DESCRIPTION OF THE TASK: Starting with the first line of the records, write out each line exactly until you have included the line containing "Je vois que tu est francais".

DATA RECORDS:
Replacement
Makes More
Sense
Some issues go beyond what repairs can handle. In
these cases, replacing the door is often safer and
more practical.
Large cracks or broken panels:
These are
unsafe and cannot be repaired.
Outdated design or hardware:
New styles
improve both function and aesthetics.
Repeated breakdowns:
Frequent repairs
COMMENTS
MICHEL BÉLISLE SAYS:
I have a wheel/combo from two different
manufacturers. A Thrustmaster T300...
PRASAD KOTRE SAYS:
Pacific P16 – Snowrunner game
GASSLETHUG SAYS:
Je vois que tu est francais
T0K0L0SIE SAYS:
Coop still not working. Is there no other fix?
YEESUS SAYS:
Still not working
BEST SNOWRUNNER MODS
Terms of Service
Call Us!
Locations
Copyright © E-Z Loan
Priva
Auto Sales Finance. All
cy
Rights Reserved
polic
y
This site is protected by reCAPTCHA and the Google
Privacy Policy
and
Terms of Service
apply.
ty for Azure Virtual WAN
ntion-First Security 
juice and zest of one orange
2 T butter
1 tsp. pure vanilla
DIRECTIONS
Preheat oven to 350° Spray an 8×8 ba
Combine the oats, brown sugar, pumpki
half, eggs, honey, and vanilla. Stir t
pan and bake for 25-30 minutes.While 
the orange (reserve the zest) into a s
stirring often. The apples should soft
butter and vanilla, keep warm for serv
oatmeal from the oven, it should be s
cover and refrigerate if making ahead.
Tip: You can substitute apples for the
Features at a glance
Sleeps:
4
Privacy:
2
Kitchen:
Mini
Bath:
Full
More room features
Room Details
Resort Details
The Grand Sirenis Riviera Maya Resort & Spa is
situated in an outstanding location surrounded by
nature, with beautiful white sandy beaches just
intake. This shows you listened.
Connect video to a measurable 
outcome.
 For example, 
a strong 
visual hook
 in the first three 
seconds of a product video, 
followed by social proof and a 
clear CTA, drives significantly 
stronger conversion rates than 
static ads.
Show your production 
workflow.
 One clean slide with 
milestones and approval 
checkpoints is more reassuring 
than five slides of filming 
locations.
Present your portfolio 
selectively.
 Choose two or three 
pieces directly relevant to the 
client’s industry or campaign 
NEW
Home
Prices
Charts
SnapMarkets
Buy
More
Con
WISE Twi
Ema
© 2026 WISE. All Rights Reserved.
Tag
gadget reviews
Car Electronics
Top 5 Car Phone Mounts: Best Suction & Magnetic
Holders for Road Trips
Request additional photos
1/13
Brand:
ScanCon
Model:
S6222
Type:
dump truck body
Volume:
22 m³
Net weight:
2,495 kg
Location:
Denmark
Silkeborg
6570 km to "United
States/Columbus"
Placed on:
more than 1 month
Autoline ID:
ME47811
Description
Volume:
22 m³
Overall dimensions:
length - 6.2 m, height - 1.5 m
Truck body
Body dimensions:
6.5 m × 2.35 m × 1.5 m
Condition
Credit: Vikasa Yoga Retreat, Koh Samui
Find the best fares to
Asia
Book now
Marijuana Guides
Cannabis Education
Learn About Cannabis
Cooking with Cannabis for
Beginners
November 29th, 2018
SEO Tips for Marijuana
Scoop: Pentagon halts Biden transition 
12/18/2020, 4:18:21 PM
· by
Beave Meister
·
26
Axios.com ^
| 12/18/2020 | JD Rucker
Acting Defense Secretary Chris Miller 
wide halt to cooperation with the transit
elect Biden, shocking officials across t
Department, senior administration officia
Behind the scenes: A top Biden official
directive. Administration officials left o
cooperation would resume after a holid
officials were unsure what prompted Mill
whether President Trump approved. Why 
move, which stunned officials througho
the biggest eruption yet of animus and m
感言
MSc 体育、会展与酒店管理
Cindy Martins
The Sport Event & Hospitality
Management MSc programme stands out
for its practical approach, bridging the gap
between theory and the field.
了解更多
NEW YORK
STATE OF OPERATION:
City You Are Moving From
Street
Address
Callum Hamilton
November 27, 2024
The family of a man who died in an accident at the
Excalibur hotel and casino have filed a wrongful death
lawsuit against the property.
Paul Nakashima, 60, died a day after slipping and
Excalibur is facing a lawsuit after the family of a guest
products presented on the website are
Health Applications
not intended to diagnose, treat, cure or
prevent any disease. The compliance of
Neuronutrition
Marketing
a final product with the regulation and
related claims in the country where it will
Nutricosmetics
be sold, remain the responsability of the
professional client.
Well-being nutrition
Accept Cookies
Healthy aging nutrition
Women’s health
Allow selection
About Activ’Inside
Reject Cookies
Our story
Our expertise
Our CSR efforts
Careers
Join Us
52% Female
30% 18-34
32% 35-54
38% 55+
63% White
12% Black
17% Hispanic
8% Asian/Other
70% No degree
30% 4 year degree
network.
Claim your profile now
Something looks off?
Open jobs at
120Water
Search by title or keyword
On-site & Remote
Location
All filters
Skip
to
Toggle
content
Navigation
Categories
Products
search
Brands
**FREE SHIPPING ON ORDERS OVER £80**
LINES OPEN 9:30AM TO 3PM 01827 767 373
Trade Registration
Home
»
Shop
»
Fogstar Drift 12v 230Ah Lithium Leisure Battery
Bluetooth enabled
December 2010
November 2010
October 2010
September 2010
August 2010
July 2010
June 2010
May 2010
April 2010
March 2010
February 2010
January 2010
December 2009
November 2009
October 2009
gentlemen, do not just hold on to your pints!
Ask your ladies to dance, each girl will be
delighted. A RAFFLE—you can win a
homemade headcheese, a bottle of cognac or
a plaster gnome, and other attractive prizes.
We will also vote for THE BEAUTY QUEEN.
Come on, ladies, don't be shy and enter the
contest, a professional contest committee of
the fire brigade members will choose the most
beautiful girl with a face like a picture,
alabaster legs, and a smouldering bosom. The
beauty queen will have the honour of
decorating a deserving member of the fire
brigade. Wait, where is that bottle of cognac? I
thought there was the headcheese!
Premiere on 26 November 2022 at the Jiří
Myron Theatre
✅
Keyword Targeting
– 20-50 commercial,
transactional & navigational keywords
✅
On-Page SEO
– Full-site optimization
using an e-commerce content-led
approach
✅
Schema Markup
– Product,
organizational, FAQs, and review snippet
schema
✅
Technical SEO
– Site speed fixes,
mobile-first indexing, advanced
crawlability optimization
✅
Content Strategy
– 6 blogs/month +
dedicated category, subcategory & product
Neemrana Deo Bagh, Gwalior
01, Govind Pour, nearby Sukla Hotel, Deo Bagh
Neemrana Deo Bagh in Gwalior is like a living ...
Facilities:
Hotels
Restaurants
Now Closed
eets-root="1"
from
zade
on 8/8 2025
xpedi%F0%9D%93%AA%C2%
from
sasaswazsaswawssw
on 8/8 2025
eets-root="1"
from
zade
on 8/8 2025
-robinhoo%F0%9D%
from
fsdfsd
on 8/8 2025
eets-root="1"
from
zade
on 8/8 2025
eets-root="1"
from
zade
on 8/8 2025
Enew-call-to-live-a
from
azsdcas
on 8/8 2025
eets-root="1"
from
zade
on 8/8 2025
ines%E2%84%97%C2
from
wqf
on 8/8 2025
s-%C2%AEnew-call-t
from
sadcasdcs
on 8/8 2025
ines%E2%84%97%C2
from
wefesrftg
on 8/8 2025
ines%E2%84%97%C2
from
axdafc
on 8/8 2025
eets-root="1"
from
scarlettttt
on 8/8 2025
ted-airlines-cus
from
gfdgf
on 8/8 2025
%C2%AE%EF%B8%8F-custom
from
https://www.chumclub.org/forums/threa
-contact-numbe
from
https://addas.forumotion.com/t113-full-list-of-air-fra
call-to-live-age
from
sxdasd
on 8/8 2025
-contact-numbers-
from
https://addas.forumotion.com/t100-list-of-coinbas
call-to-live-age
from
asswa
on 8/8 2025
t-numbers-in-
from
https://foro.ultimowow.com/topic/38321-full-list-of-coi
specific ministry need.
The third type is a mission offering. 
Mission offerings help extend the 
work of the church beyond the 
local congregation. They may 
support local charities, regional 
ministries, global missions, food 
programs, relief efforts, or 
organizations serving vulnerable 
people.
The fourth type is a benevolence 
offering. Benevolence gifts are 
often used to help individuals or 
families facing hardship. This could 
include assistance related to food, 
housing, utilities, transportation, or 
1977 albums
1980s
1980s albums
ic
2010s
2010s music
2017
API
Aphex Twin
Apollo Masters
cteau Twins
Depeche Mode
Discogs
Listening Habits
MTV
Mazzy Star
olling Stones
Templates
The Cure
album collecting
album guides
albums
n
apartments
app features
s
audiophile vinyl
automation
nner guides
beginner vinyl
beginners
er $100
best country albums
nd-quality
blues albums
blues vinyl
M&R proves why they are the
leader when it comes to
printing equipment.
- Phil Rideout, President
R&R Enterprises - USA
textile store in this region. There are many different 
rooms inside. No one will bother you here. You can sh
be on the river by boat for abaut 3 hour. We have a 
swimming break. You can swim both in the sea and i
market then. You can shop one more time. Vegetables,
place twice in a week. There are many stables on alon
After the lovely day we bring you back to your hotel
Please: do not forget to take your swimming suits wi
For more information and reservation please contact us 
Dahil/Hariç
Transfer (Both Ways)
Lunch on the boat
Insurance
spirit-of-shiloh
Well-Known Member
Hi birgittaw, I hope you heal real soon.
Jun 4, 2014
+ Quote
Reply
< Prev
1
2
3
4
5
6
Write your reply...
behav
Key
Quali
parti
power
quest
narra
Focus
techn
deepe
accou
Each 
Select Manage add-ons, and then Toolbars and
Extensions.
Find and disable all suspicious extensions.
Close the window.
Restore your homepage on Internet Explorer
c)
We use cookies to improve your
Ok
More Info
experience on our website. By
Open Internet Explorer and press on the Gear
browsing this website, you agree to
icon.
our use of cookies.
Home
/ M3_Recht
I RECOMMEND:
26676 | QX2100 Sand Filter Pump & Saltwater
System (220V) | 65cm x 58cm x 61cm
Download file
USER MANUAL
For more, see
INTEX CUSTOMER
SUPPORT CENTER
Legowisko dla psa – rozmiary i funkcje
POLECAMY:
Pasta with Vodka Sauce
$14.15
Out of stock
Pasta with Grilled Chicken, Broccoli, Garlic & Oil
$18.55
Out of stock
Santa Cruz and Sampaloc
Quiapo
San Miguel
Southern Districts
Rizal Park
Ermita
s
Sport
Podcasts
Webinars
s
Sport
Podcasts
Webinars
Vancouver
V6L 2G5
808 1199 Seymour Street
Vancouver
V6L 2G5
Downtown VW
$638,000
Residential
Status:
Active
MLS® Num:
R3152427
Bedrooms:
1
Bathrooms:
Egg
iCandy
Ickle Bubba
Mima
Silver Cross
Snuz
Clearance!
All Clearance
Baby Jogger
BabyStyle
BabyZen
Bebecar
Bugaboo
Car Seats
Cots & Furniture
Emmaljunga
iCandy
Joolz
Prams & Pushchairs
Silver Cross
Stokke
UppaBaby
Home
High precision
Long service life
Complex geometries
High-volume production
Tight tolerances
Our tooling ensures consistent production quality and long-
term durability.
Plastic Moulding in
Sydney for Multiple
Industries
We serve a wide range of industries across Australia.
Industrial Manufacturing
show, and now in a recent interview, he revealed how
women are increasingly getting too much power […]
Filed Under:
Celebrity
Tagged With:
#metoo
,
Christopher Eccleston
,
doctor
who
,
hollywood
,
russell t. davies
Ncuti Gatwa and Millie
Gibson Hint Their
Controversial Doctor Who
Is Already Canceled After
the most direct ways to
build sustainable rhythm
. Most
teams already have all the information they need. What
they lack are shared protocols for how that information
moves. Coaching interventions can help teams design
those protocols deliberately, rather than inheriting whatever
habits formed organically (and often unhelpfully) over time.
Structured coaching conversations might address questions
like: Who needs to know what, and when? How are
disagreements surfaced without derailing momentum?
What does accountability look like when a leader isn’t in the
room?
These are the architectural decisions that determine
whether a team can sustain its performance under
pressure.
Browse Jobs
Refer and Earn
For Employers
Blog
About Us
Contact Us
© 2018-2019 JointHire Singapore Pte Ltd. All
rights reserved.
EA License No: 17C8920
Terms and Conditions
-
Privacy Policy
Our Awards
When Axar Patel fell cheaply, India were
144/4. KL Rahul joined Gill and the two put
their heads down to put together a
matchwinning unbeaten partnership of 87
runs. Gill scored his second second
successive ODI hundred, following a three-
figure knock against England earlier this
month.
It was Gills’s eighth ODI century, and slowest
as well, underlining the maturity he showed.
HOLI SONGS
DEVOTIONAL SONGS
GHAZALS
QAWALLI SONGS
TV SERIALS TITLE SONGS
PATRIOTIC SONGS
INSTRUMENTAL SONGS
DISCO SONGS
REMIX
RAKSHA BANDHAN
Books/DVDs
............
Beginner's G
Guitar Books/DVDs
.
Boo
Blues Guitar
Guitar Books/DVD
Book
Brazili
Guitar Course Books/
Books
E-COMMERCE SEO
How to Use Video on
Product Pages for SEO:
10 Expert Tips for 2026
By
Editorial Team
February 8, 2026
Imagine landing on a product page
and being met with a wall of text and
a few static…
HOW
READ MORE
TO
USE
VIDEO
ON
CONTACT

ANSWER BELOW:
Replacement
Makes More
Sense
Some issues go beyond what repairs can handle. In
these cases, replacing the door is often safer and
more practical.
Large cracks or broken panels:
These are
unsafe and cannot be repaired.
Outdated design or hardware:
New styles
improve both function and aesthetics.
Repeated breakdowns:
Frequent repairs
COMMENTS
MICHEL BÉLISLE SAYS:
I have a wheel/combo from two different
manufacturers. A Thrustmaster T300...
PRASAD KOTRE SAYS:
Pacific P16 – Snowrunner game
GASSLETHUG SAYS:
Je vois que tu est francais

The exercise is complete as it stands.